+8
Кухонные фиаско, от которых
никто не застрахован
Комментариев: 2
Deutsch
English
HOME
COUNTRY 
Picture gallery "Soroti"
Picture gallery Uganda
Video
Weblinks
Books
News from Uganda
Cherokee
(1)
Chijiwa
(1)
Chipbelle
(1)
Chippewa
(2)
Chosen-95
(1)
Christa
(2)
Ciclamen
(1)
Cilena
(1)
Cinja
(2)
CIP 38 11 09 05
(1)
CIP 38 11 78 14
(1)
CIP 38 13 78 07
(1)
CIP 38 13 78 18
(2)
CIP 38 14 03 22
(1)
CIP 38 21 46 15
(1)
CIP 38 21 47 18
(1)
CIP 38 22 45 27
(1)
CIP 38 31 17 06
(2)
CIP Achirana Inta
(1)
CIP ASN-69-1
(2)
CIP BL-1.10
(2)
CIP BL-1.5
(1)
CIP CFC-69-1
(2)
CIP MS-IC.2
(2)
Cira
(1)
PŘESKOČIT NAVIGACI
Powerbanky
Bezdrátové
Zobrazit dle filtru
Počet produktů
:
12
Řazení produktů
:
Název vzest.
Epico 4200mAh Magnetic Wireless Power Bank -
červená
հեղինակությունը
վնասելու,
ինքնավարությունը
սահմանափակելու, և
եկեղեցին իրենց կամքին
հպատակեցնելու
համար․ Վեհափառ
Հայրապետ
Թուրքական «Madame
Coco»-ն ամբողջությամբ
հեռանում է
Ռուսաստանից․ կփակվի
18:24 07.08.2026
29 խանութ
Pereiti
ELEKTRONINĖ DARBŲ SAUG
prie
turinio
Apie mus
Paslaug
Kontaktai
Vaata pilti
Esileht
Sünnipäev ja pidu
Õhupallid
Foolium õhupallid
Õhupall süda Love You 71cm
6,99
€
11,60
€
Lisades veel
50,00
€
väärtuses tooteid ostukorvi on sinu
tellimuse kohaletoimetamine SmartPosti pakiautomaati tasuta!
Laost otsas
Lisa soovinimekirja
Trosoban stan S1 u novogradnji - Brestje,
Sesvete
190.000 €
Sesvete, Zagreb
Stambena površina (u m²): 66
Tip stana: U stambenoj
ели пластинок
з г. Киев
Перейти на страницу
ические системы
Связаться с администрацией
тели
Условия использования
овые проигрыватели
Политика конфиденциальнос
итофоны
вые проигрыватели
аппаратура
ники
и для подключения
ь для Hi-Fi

[What needs to be done] State how many lines in the records above contain the word "Picture", and give only that number.

[Written answer] 2